Directions for this task:
Ignoring the images, restate the records below word for word.

*** Given records ***

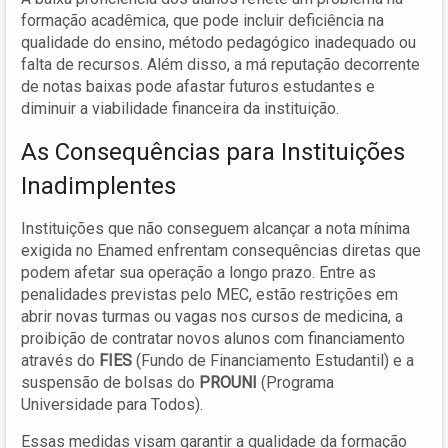
formação acadêmica, que pode incluir deficiência na
qualidade do ensino, método pedagógico inadequado ou
falta de recursos. Além disso, a má reputação decorrente
de notas baixas pode afastar futuros estudantes e
diminuir a viabilidade financeira da instituição.
As Consequências para Instituições
Inadimplentes
Instituições que não conseguem alcançar a nota mínima
exigida no Enamed enfrentam consequências diretas que
podem afetar sua operação a longo prazo. Entre as
penalidades previstas pelo MEC, estão restrições em
abrir novas turmas ou vagas nos cursos de medicina, a
proibição de contratar novos alunos com financiamento
através do
FIES
(Fundo de Financiamento Estudantil) e a
suspensão de bolsas do
PROUNI
(Programa
Universidade para Todos).
Essas medidas visam garantir a qualidade da formação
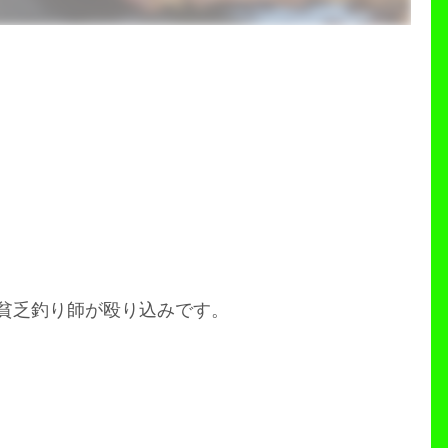
貧乏釣り師が殴り込みです。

*** End of Given records ***

Exercise response:
formação acadêmica, que pode incluir deficiência na
qualidade do ensino, método pedagógico inadequado ou
falta de recursos. Além disso, a má reputação decorrente
de notas baixas pode afastar futuros estudantes e
diminuir a viabilidade financeira da instituição.
As Consequências para Instituições
Inadimplentes
Instituições que não conseguem alcançar a nota mínima
exigida no Enamed enfrentam consequências diretas que
podem afetar sua operação a longo prazo. Entre as
penalidades previstas pelo MEC, estão restrições em
abrir novas turmas ou vagas nos cursos de medicina, a
proibição de contratar novos alunos com financiamento
através do
FIES
(Fundo de Financiamento Estudantil) e a
suspensão de bolsas do
PROUNI
(Programa
Universidade para Todos).
Essas medidas visam garantir a qualidade da formação
貧乏釣り師が殴り込みです。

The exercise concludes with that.